Chat Completions
The Chat Completions API is the primary endpoint for generating text responses from AI models. It is fully compatible with the OpenAI Chat Completions API format.
Endpoint
POST https://toprouter.cc/chat/completionsRequest Format
json
{
"model": "google/gemini-3.5-flash",
"messages": [
{"role": "system", "content": "You are a helpful assistant."},
{"role": "user", "content": "Hello!"}
],
"temperature": 0.7,
"max_tokens": 1024,
"stream": false
}Parameters
| Parameter | Type | Required | Description |
|---|---|---|---|
model | string | ✅ | Model ID to use (e.g., google/gemini-3.5-flash) |
messages | array | ✅ | Array of message objects |
temperature | number | ❌ | Sampling temperature (0-2), default varies by model |
max_tokens | integer | ❌ | Maximum tokens in the response |
stream | boolean | ❌ | Enable streaming response, default false |
top_p | number | ❌ | Nucleus sampling parameter |
frequency_penalty | number | ❌ | Frequency penalty (-2 to 2) |
presence_penalty | number | ❌ | Presence penalty (-2 to 2) |
stop | string/array | ❌ | Stop sequences |
Message Roles
| Role | Description |
|---|---|
system | Sets the behavior and context for the AI |
user | The user's input message |
assistant | Previous AI responses (for multi-turn conversations) |
Response Format
json
{
"id": "chatcmpl-abc123",
"object": "chat.completion",
"created": 1717500000,
"model": "google/gemini-3.5-flash",
"choices": [
{
"index": 0,
"message": {
"role": "assistant",
"content": "Hello!
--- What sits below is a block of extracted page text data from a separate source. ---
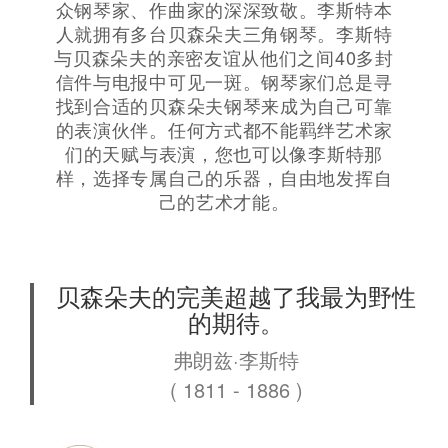
众钢琴家、作曲家的深深致敬。李斯特本
人就拥有多台贝森朵夫三角钢琴。李斯特
与贝森朵夫的亲密友谊从他们之间40多封
信件与电报中可见一斑。钢琴家们总是寻
找到合适的贝森朵夫钢琴来成为自己可靠
的表演伙伴。任何方式都不能羁绊艺术家
们的天赋与表演，您也可以像李斯特那
样，选择专属自己的乐器，自由地发挥自
己的艺术才能。
贝森朵夫的完美超越了我最为野性
的期待。
弗朗兹·李斯特
( 1811 - 1886 )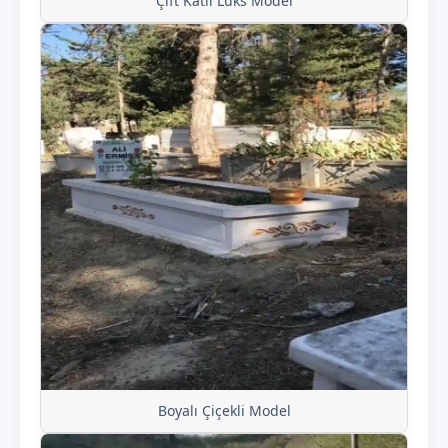
Çift Katlı Lüks Model
Boyalı Çiçekli Model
I'm here to help. What can I do for you?"
},
"finish_reason": "stop"
}
],
"usage": {
"prompt_tokens": 20,
"completion_tokens": 15,
"total_tokens": 35
}
}Streaming
Enable streaming to receive the response incrementally:
python
from openai import OpenAI
client = OpenAI(
api_key="sk-your-toprouter-key",
base_url="https://toprouter.cc"
)
stream = client.chat.completions.create(
model="anthropic/claude-4.6-sonnet",
messages=[{"role": "user", "content": "Write a haiku about coding"}],
stream=True
)
for chunk in stream:
if chunk.choices[0].delta.content:
print(chunk.choices[0].delta.content, end="", flush=True)Multi-Turn Conversations
Maintain conversation context by including previous messages:
python
messages = [
{"role": "system", "content": "You are a helpful coding assistant."},
{"role": "user", "content": "What is a Python decorator?"},
{"role": "assistant", "content": "A Python decorator is a function that modifies another function..."},
{"role": "user", "content": "Can you show me an example?"}
]
response = client.chat.completions.create(
model="anthropic/claude-4.6-sonnet",
messages=messages
)Vision (Multimodal)
Some models support image inputs:
python
response = client.chat.completions.create(
model="openai/gpt-5.5",
messages=[
{
"role": "user",
"content": [
{"type": "text", "text": "What's in this image?"},
{
"type": "image_url",
"image_url": {"url": "https://example.com/image.jpg"}
}
]
}
]
)TIP
Not all models support vision. Check the Models page for multimodal capabilities.